The European Union General Data Protection Regulation (GDPR) will become law on May 25, 2018 that is rapidly approaching with multi-billion dollar penalties for violation. It will require significant change to websites of U.S. companies and how they may collect and use personal data derived in Europe. This includes U.S. companies that have operations or vendors in Europe and transmit personal data from employees and vendors to the U.S. for processing and reporting. The penalties for GDPR violations are up to the greater of 4% of the company's global revenue or 20 million Euros are substantial. Now is the time for executives of U.S. companies to take prompt actions to comply before it is too late.
The GDPR Covers More Types of Sensitive Data Than in the USA
Almost all the United States breach notification laws apply only to defined categories of unique, personally identifying information ("PII") such as Social Security Numbers, driver's license numbers, health information, or financial account numbers.
The GDPR breach notification provision has a far broader scope than U.S. law requires. It potentially applies to any data breach that involves "personal data." That term is defined as including any information relating to an identified or identifiable person. Theoretically a loss of personal data as innocuous as a list of names, home addresses or internet addresses could trigger a notification obligation in Europe.
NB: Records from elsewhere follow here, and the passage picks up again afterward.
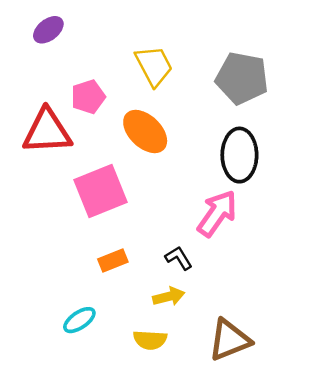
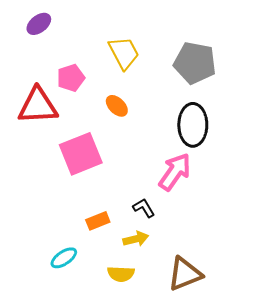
orange ellipse: (145, 131) -> (117, 106), size x0.6
orange rectangle: (113, 261) -> (98, 221), moved

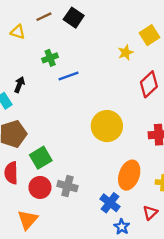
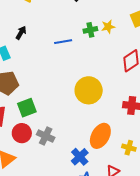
yellow star: (126, 53) -> (108, 27), moved
green cross: (50, 58) -> (90, 30), moved
black arrow: (19, 85) -> (21, 33), moved

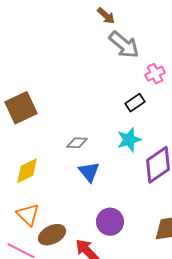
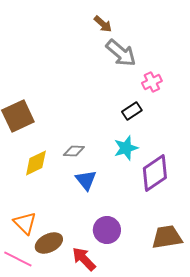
yellow diamond: (27, 171) -> (36, 163), moved

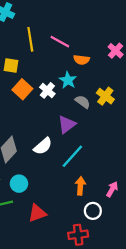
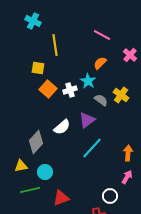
pink line: (60, 42) -> (102, 35), moved
orange semicircle: (81, 60) -> (100, 63), turned 128
white cross: (47, 90) -> (70, 90), turned 32
white semicircle: (43, 146) -> (62, 127), moved
orange arrow: (80, 186) -> (128, 153), moved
Such a breach would rarely if ever trigger a notification obligation in the United States.
There is Still Time to Comply
There's still time to comply. Initial preparations include the following:
- Assessing personal data processing, storage, use, and disclosure
- Determining how the GDRP affects your website
- Reviewing consents from data subjects
- Identifying international data flows
- Reviewing and updating security and response procedures
- Determining whether a data protection officer (DPO) should be appointed
- Reviewing agreements with vendors and data processors
- Determining the interrelationship between the GDRP requirements and direct marketing, profiling and advertising
- Conducting a privacy impact assessment by counsel so that it will be privileged and not accessible by European enforcement agencies.
After these initial preparations have been made, most companies will be ready when the GDPR takes effect May 25, 2018 and can avoid the penalty of up to the greater of 4% of the company's global revenue or 20 million Euros.